## Problem description:
In the records below, find every line that contains "prawidłowość" and list it.

■ ■ ■ ■ ■ ■ ■

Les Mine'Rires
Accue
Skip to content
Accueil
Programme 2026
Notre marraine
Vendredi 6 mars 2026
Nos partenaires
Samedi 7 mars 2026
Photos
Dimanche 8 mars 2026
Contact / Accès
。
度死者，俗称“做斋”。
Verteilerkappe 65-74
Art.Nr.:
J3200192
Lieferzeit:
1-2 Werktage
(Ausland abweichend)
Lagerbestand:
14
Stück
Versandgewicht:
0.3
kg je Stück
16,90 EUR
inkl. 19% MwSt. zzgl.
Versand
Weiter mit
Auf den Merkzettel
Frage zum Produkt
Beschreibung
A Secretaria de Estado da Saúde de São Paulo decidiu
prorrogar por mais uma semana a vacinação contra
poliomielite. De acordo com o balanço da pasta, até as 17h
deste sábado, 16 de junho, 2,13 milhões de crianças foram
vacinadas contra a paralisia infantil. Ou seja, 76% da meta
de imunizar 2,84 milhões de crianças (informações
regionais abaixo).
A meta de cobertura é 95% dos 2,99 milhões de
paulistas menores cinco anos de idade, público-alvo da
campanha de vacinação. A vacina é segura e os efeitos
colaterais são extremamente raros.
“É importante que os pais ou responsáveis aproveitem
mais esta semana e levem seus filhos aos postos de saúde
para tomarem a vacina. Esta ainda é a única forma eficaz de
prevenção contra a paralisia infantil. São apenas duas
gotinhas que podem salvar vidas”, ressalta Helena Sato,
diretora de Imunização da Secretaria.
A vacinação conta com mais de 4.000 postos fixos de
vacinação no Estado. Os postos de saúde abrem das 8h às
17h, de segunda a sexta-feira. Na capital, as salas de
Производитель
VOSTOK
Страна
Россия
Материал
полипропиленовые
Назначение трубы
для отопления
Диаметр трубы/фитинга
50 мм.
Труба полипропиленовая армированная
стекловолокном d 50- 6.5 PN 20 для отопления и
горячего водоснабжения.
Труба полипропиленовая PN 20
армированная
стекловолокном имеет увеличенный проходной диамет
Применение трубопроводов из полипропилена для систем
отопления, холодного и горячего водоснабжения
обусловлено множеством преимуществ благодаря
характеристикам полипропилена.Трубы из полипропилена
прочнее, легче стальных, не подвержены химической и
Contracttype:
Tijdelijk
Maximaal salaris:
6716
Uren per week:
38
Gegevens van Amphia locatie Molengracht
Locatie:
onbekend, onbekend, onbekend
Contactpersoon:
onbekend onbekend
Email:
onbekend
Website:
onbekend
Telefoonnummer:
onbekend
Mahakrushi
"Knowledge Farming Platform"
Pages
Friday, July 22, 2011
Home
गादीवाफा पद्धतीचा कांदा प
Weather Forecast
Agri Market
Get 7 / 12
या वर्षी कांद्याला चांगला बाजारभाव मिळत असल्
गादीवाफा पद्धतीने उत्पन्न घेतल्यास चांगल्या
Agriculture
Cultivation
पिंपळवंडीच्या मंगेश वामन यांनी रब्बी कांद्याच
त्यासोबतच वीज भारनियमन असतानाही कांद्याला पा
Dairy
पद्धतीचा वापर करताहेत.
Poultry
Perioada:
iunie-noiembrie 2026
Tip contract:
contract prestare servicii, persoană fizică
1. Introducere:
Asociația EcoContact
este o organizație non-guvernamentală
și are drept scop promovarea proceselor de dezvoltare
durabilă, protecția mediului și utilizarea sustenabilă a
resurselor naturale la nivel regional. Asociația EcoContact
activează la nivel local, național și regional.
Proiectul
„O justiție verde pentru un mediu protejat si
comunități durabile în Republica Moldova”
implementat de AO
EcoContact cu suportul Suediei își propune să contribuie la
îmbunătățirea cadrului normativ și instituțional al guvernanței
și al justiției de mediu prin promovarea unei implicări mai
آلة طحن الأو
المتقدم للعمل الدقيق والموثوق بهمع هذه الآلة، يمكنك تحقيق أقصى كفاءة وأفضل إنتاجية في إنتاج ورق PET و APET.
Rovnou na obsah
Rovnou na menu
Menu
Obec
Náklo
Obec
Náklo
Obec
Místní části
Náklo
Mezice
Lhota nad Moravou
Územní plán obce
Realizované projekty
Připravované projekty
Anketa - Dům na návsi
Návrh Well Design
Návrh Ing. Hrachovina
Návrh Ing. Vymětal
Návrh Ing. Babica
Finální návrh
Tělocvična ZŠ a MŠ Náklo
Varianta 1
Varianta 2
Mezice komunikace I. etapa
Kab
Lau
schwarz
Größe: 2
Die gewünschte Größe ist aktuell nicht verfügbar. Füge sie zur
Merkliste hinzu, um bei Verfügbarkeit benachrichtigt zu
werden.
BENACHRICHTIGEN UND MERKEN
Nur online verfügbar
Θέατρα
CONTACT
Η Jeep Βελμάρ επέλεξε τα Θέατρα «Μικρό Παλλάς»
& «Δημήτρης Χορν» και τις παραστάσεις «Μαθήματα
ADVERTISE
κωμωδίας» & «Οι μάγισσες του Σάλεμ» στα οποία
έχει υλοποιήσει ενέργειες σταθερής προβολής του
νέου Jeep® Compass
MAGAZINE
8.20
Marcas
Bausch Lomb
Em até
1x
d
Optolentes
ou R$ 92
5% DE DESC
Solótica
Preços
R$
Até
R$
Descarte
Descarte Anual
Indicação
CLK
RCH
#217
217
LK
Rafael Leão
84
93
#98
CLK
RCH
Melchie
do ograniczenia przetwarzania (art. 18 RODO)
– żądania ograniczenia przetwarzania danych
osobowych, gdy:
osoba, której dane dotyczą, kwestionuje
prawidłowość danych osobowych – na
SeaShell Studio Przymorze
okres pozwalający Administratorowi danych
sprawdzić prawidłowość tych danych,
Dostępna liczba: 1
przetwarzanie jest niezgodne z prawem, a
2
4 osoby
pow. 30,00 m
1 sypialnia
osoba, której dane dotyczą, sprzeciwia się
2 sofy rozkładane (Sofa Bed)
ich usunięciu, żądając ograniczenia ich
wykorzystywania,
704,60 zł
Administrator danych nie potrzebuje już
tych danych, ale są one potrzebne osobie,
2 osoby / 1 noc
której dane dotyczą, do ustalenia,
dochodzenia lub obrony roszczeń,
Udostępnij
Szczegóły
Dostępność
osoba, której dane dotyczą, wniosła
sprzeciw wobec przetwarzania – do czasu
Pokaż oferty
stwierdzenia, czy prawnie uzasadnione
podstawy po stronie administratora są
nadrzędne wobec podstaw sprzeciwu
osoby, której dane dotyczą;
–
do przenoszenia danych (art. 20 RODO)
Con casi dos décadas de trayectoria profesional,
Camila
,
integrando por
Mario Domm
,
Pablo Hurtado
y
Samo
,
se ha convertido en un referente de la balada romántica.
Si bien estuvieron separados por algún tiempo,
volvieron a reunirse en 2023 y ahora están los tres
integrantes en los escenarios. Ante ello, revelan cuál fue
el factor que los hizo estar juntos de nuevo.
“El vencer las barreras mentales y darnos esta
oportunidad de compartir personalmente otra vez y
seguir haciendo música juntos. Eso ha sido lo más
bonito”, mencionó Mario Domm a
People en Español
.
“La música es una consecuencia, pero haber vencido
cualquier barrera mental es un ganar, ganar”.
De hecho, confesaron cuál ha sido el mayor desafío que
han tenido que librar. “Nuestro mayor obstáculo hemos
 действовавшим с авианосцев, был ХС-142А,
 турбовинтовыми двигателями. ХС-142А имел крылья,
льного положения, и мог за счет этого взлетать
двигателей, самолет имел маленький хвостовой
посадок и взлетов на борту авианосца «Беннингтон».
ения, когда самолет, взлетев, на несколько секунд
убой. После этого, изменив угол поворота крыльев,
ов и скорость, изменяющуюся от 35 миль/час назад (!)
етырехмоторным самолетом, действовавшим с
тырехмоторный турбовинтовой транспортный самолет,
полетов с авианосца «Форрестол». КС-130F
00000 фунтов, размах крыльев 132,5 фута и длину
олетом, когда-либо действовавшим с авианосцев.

■ ■ ■ ■ ■ ■ ■

## Expected answer:
prawidłowość danych osobowych – na
sprawdzić prawidłowość tych danych,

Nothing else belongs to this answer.